Set a calendar reminder for 21 days after your content publishes. Send a brief check-in email asking how the campaign performed, then transition naturally into your testimonial request. This timing also keeps you top-of-mind for the brand's next campaign cycle.
The exact template that gets responses
Your testimonial request should take 60 seconds to read and 90 seconds to respond to. Here's the framework that consistently works:
Subject line: Quick question about our [Brand Name] campaign
Email body: "Hi [Contact Name],
I wanted to check in on how our campaign performed. I saw strong engagement on my end ([specific metric like "8.5% engagement rate compared to my 4.2% average"]) and curious if it met your goals.
If the results were positive, would you be comfortable providing a brief testimonial I could include in my media kit? Something like:
- What you hoped to achieve with our partnership
- A specific result or metric that stood out
- Whether you'd work together again
Even 2-3 sentences would be incredibly helpful. Happy to draft something and send it your way for approval if that's easier.
Thanks for being such a great partner on this.
[Your name]"
The key phrase is "happy to draft something." 85% of busy brand managers will take you up on this offer. Write a testimonial that sounds like them (professional but not stiff), includes a real metric, and emphasizes the outcome. They'll usually approve it with minor edits or no changes at all.
Asking for referrals without being awkward
The psychology of referrals is simple: people want to share resources that make them look good. When a brand partner connects you with another brand, they're positioning themselves as someone with valuable creator relationships. You're not asking for charity—you're offering them social capital.
Wait until you've completed at least two successful campaigns with a brand before asking for referrals. This establishes a pattern of reliability, not just a lucky first collaboration. Your ask should reference specific results and make the referral low-effort for them.
Here's the template: "I'm looking to work with 2-3 more brands in [specific industry like "sustainable fashion" or "fitness tech"] over the next quarter. Given how well our [specific campaign] performed, do you know any brand managers or agencies I should connect with? I'm specifically targeting brands with [specific criteria like "$5M+ revenue" or "focusing on Gen Z audiences"]."
The specificity matters. Asking "do you know anyone?" gets ignored. Asking for introductions to brands that match your proven performance record gets forwarded emails with "You should talk to [Creator]" in the subject line.

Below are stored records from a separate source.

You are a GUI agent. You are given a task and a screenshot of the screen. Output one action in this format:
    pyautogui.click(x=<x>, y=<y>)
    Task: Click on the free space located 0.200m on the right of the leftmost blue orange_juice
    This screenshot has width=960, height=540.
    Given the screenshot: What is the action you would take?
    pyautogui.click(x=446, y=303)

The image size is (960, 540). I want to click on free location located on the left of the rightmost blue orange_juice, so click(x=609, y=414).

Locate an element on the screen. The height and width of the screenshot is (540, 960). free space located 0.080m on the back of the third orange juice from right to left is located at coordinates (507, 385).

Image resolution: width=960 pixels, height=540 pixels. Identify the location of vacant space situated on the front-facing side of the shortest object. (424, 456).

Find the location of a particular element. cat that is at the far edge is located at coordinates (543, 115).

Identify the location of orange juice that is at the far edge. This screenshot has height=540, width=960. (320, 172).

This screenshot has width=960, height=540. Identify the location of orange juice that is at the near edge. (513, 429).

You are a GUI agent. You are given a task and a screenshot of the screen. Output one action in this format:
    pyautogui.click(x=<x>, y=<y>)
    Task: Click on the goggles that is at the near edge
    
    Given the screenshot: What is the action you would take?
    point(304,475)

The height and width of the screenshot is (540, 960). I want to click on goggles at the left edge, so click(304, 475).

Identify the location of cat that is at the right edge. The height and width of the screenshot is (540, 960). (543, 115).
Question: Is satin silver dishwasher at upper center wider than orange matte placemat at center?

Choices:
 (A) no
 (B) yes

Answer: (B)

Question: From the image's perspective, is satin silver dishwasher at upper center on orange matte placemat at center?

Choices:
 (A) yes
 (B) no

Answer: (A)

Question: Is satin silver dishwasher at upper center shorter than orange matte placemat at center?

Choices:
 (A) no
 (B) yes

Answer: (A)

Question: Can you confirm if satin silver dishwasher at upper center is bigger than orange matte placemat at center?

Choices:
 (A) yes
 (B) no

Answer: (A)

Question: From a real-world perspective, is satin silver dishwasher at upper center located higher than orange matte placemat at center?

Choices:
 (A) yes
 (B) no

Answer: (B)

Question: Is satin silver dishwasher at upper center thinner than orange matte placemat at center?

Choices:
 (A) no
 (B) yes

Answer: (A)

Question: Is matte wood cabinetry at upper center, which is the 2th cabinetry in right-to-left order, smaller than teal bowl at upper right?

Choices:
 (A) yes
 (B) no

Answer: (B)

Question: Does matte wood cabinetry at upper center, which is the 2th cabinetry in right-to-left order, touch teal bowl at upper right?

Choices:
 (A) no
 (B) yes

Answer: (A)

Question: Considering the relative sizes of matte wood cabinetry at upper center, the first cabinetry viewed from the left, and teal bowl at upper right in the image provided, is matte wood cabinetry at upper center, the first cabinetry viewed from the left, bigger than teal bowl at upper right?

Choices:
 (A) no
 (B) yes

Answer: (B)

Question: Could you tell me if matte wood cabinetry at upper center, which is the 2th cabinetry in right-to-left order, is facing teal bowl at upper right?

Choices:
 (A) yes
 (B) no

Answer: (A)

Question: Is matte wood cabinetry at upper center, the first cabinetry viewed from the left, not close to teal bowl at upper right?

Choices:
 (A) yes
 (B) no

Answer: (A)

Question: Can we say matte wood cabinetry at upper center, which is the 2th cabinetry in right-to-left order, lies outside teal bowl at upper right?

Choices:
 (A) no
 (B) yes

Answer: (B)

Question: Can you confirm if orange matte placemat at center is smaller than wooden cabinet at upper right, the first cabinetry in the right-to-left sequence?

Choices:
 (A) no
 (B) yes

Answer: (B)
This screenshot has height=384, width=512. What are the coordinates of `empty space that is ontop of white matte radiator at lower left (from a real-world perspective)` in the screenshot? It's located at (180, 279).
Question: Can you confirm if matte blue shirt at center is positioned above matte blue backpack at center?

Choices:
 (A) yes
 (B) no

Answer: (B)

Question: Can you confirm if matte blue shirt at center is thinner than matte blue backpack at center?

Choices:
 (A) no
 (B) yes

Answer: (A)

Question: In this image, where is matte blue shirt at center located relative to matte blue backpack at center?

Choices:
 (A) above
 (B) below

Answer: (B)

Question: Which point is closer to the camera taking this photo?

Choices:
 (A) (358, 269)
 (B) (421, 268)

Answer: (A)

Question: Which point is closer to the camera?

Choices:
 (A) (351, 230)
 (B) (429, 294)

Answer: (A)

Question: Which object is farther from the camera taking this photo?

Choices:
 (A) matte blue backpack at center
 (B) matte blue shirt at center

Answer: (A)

What to do with testimonials once you have them
A testimonial sitting in a Google Doc helps nobody. Strategic placement converts prospects into clients. Your media kit should feature 3-5 testimonials prominently on the second page, right after your audience demographics. Choose testimonials that showcase different strengths—one highlighting reliability, one emphasizing creative quality, one featuring measurable results.

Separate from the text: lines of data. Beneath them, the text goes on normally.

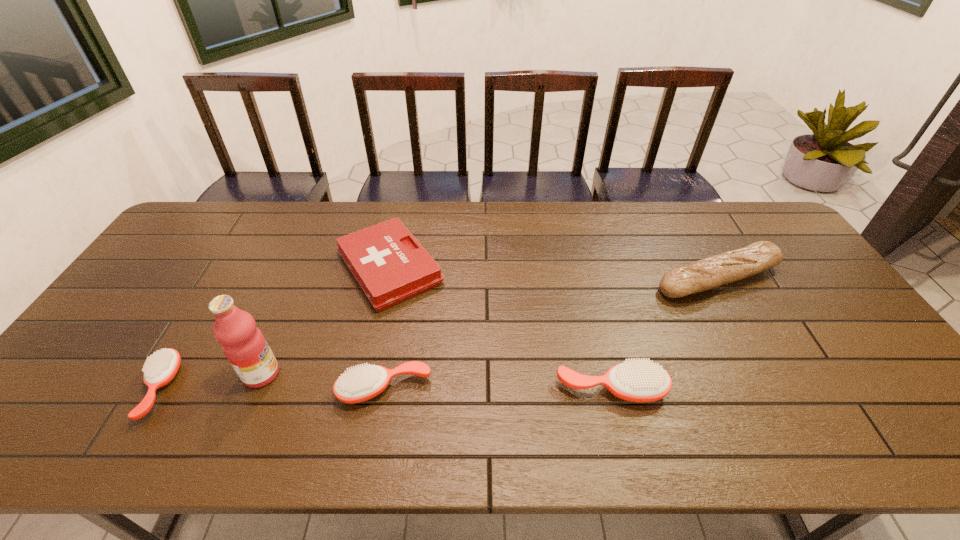 The width and height of the screenshot is (960, 540). I want to click on vacant place for an extra hairbrush on the right, so click(838, 390). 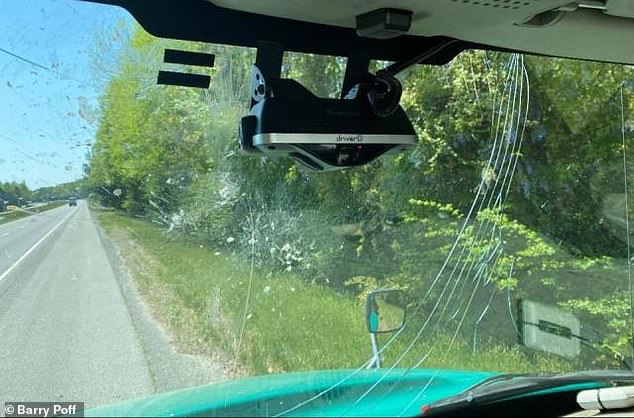 The height and width of the screenshot is (418, 634). Identify the location of cracked glass. (477, 286), (482, 199), (510, 281). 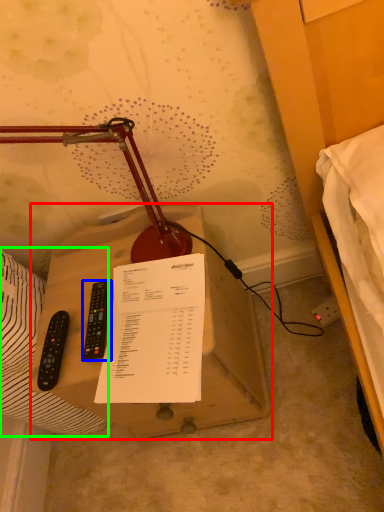 Question: Based on their relative distances, which object is farther from table (highlighted by a red box)? Choose from remote control (highlighted by a blue box) and sheet (highlighted by a green box).

Choices:
 (A) remote control
 (B) sheet

Answer: (A) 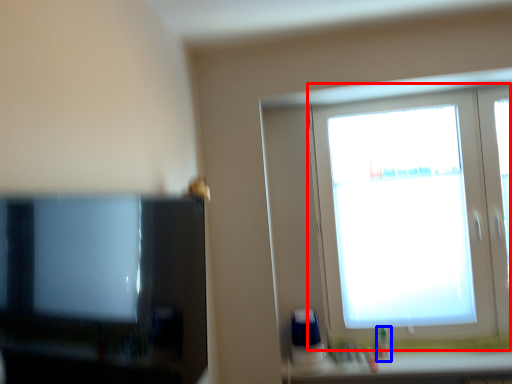 Question: Which point is further to the camera, window (highlighted by a red box) or toiletry (highlighted by a blue box)?

Choices:
 (A) window
 (B) toiletry

Answer: (B) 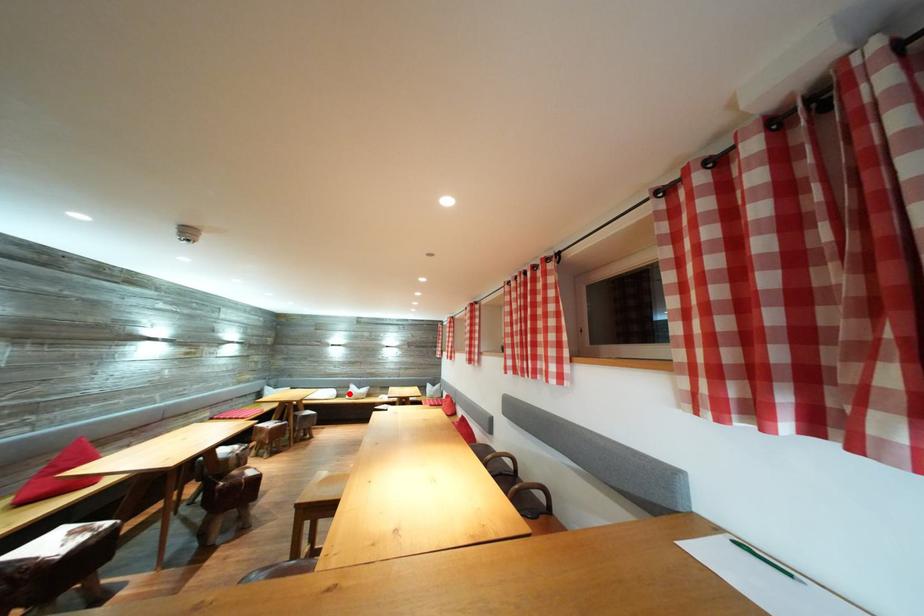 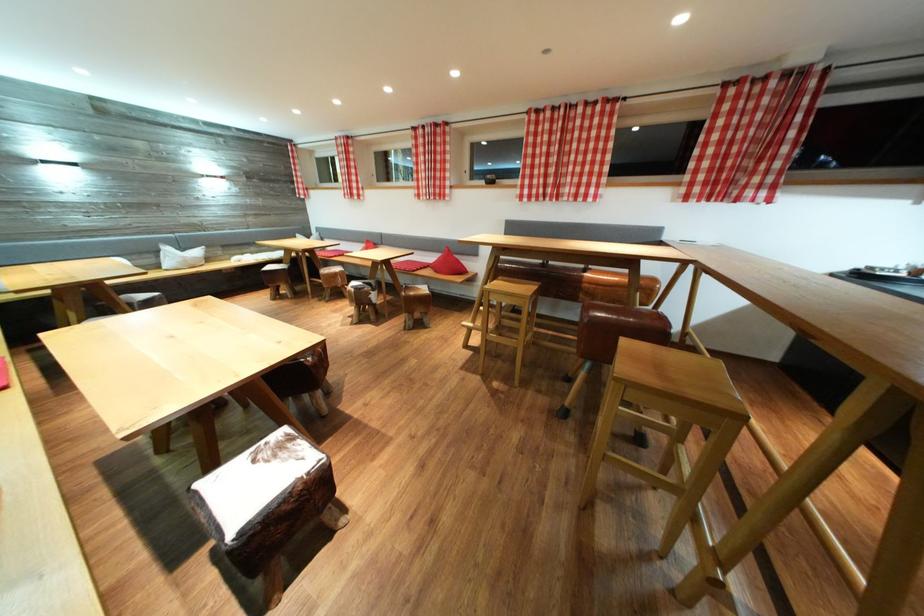 Find the pixel in the second image that matches the highlighted location in the first image.

(151, 259) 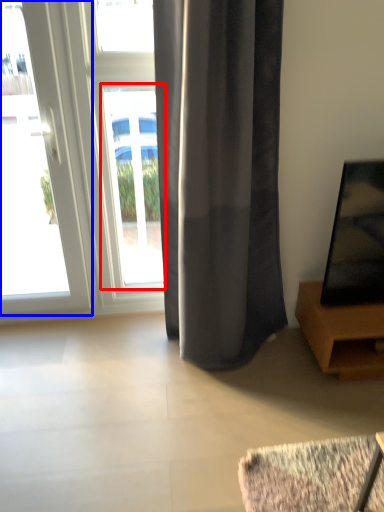 Question: Among these objects, which one is nearest to the camera, window (highlighted by a red box) or door (highlighted by a blue box)?

Choices:
 (A) window
 (B) door

Answer: (B)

Create a dedicated testimonials section on your website if you have one. Include the brand logo, the person's name and title, and a headshot if possible. This visual validation matters more than the text itself. When brands visit your site during their vetting process, seeing recognizable logos builds immediate credibility.
Use testimonial excerpts in cold outreach emails. The opening paragraph of a pitch email could be: "I recently helped [Brand Name] achieve a 73% engagement rate on Instagram—2.8x their usual benchmark. Here's what their marketing director said about the campaign: [one-sentence testimonial quote]." Then transition into your pitch. This approach frontloads social proof before the brand even considers whether you're worth their time.
Reference specific testimonials in negotiation conversations. When a brand pushes back on your rate, respond with: "I understand budget constraints. For context, here's feedback from [Similar Brand] about the ROI they saw: [relevant testimonial excerpt]. Based on their results, the rate I'm proposing typically delivers [specific outcome]." You're not just defending your price—you're demonstrating why it's worth it.
Handling testimonials from small or unknown brands
Not every testimonial carries equal weight. A glowing review from a brand nobody's heard of won't impress a Fortune 500 company. But testimonials from smaller brands still serve important functions when positioned correctly.
Use lesser-known brand testimonials to demonstrate range and consistency. If you have testimonials from five different brands across different industries, that pattern of success matters more than individual brand recognition. Frame them as "Recent Partnerships" or "Campaign Results" rather than prominently featuring them above bigger names.
When your portfolio is still building, focus testimonials on specific skills or outcomes rather than brand prestige. "This creator delivered content two days ahead of schedule and incorporated feedback in one round of revisions" proves reliability. "We saw a 4.1% click-through rate when our industry average is 1.8%" proves performance. Both claims are valuable regardless of who's saying them.
As you land bigger deals, you can gradually phase out testimonials from smaller brands. But in the early stages of building a sponsorship pipeline, any third-party validation beats none.
The referral incentive that actually works
Some creators offer to create free content in exchange for referrals. This devalues your work and attracts brands looking for cheap labor. Instead, structure referral incentives around repeat business with the referring brand.
Tell your brand contact: "If you refer me to another brand who ends up booking a campaign, I'll give you a 15% discount on our next collaboration together." This aligns incentives properly—they benefit from connecting you with quality brands, and you reward them with tangible value on future work. The discount costs you less than you'd spend on prospecting, and it makes the next deal with that brand more likely to close.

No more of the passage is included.